=== DATA UNDER STUDY ===

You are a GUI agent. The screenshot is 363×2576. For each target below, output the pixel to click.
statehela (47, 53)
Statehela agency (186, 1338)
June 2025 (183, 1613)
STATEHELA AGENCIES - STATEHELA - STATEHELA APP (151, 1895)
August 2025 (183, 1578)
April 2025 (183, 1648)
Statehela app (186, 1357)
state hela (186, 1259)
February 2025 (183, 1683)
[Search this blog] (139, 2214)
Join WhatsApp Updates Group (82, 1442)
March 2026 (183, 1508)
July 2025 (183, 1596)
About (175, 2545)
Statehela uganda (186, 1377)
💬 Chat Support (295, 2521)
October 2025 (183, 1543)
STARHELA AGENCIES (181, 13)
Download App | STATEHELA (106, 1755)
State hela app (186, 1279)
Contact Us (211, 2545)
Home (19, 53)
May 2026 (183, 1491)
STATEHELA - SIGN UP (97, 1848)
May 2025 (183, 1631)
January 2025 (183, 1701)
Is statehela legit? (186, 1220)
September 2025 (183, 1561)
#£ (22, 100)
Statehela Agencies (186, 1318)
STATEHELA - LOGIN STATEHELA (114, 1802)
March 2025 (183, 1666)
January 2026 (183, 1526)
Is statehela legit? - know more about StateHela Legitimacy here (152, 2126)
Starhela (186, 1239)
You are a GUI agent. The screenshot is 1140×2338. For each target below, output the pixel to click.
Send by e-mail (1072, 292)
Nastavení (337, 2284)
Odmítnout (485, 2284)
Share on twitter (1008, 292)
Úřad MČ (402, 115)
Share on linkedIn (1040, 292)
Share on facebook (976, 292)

===
=== DATA UNDER STUDY ===

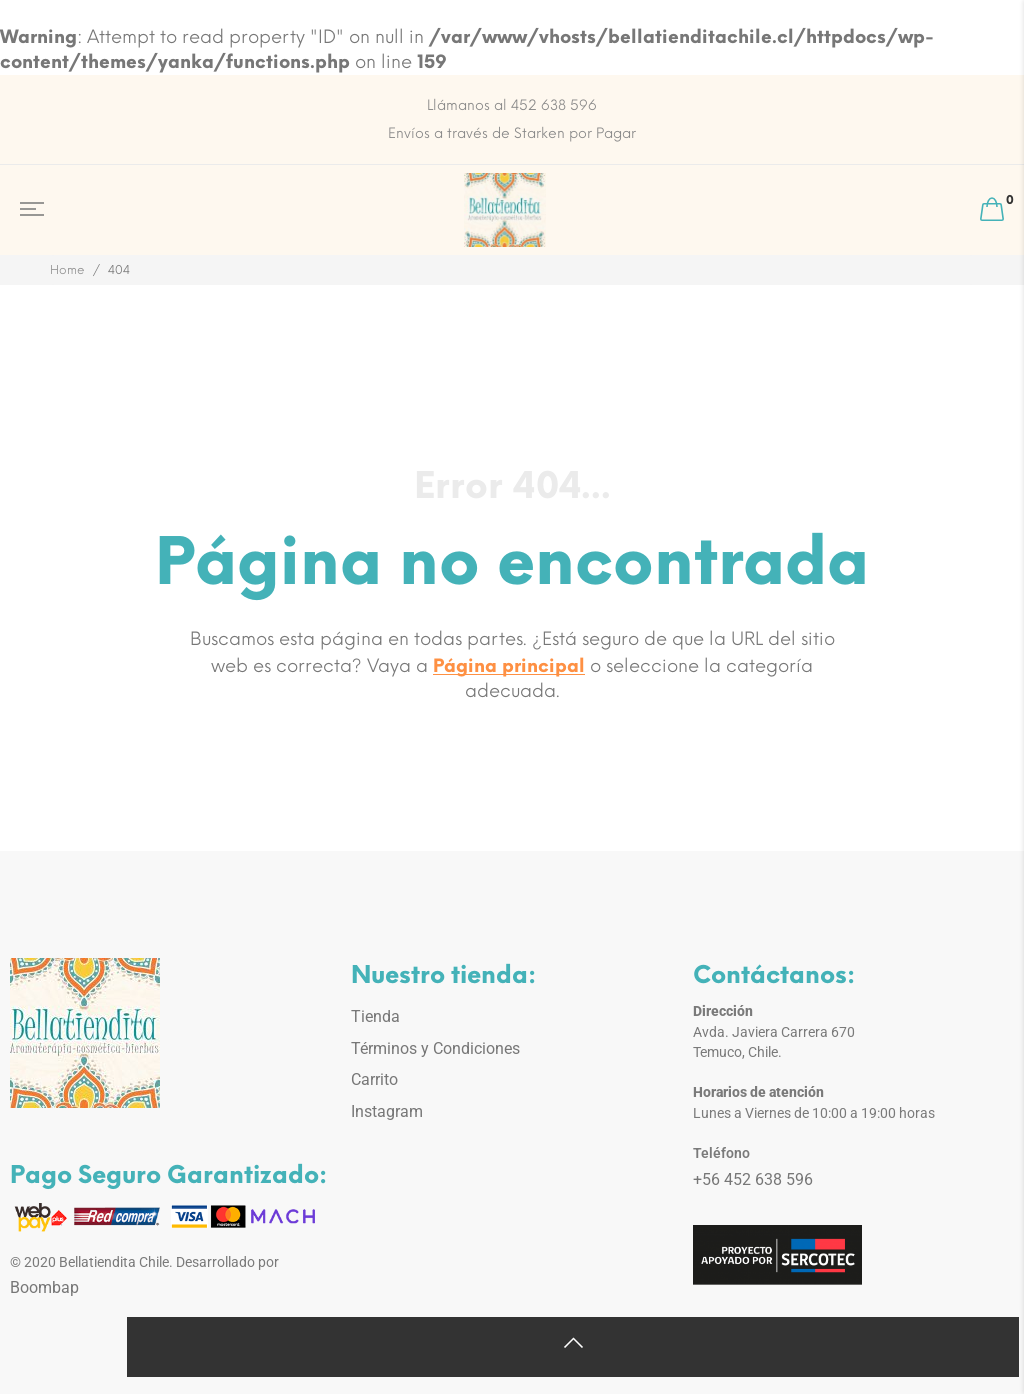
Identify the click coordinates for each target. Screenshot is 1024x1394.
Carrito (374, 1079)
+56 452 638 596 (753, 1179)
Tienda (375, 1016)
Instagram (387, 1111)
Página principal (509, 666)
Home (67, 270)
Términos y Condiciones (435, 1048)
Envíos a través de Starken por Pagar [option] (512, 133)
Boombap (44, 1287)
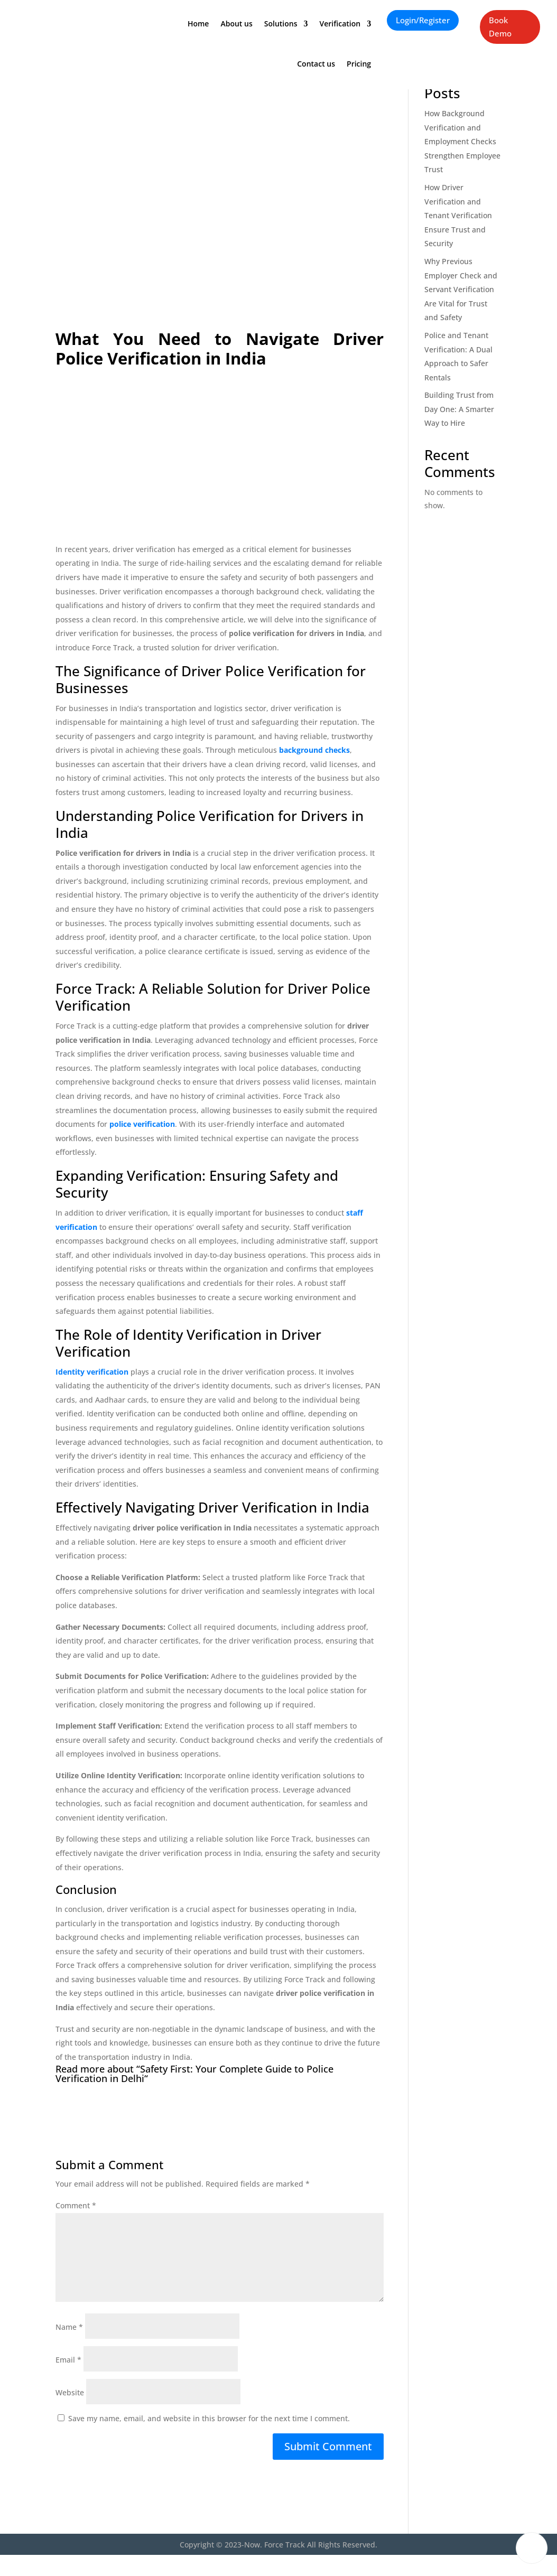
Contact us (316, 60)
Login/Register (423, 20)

===

PROBLEM DETAILS >>
All lines above from the one holding "August 2025 (183, 1578)" to the one holding "May 2026 (183, 1491)", inclusive, are to be copied exactly; no other line is wanted.

RESPONSE AREA >>
August 2025 (183, 1578)
April 2025 (183, 1648)
Statehela app (186, 1357)
state hela (186, 1259)
February 2025 (183, 1683)
[Search this blog] (139, 2214)
Join WhatsApp Updates Group (82, 1442)
March 2026 (183, 1508)
July 2025 (183, 1596)
About (175, 2545)
Statehela uganda (186, 1377)
💬 Chat Support (295, 2521)
October 2025 (183, 1543)
STARHELA AGENCIES (181, 13)
Download App | STATEHELA (106, 1755)
State hela app (186, 1279)
Contact Us (211, 2545)
Home (19, 53)
May 2026 (183, 1491)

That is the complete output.